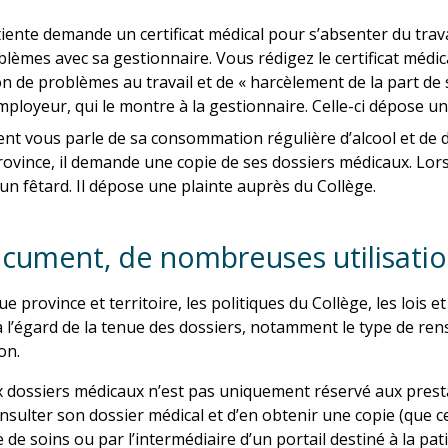
iente demande un certificat médical pour s’absenter du trav
lèmes avec sa gestionnaire. Vous rédigez le certificat médic
n de problèmes au travail et de « harcèlement de la part de s
mployeur, qui le montre à la gestionnaire. Celle-ci dépose un
ent vous parle de sa consommation régulière d’alcool et d
ovince, il demande une copie de ses dossiers médicaux. Lorsqu
n fêtard. Il dépose une plainte auprès du Collège.
cument, de nombreuses utilisati
 province et territoire, les politiques du Collège, les lois e
 l’égard de la tenue des dossiers, notamment le type de rense
on.
x dossiers médicaux n’est pas uniquement réservé aux presta
onsulter son dossier médical et d’en obtenir une copie (que
 de soins ou par l’intermédiaire d’un portail destiné à la pat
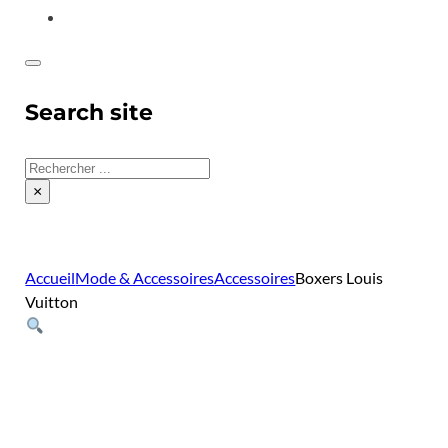
CONTACT
Search site
Rechercher
×
Accueil
Mode & Accessoires
Accessoires
Boxers Louis
Vuitton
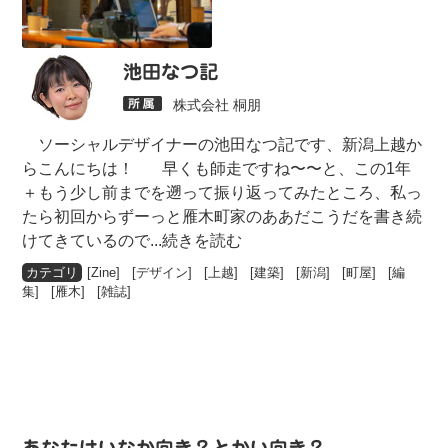
池田なつ記
株式会社 桐朋
ソーシャルデザイナーの池田なつ記です、新潟上越か
らこんにちは！ 早くも師走ですね〜〜と、この1年
＋もう少し前までを遡って振り返ってみたところ、私っ
たら初回からずーっと雁木町家のああだこうだを書き続
けてきているので
...続きを読む
[
Zine
] [
デザイン
] [
上越
] [
建築
] [
新潟
] [
町屋
] [
編
集
] [
雁木
] [
雑誌
]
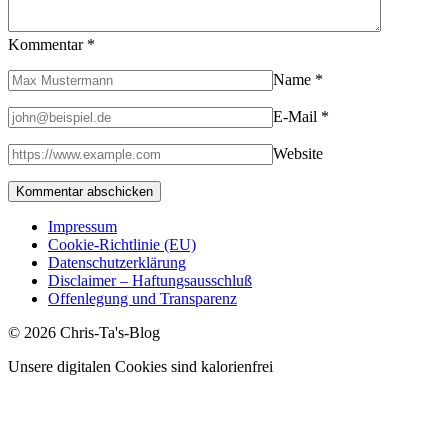
Kommentar
*
Name
*
E-Mail
*
Website
Impressum
Cookie-Richtlinie (EU)
Datenschutzerklärung
Disclaimer – Haftungsausschluß
Offenlegung und Transparenz
© 2026 Chris-Ta's-Blog
Unsere digitalen Cookies sind kalorienfrei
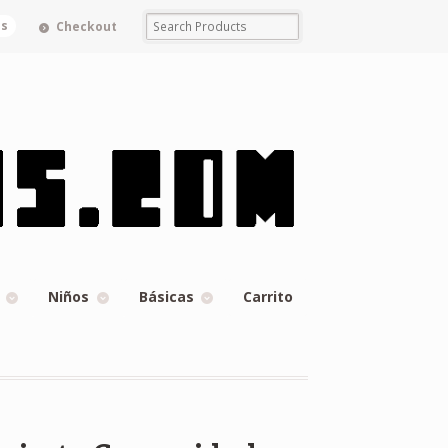
ms
Checkout
Niños
Básicas
Carrito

TASK REQUIREMENTS.
From the opening line of the listing above through the line bearing "ソーシャルデザイナーの池田なつ記です、新潟上越か", repeat each line exactly. Drop every picture.

WRITTEN ANSWER.
iente demande un certificat médical pour s’absenter du trav
lèmes avec sa gestionnaire. Vous rédigez le certificat médic
n de problèmes au travail et de « harcèlement de la part de s
mployeur, qui le montre à la gestionnaire. Celle-ci dépose un
ent vous parle de sa consommation régulière d’alcool et d
ovince, il demande une copie de ses dossiers médicaux. Lorsqu
n fêtard. Il dépose une plainte auprès du Collège.
cument, de nombreuses utilisati
 province et territoire, les politiques du Collège, les lois e
 l’égard de la tenue des dossiers, notamment le type de rense
on.
x dossiers médicaux n’est pas uniquement réservé aux presta
onsulter son dossier médical et d’en obtenir une copie (que
 de soins ou par l’intermédiaire d’un portail destiné à la pat
CONTACT
Search site
Rechercher
×
Accueil
Mode & Accessoires
Accessoires
Boxers Louis
Vuitton
池田なつ記
株式会社 桐朋
ソーシャルデザイナーの池田なつ記です、新潟上越か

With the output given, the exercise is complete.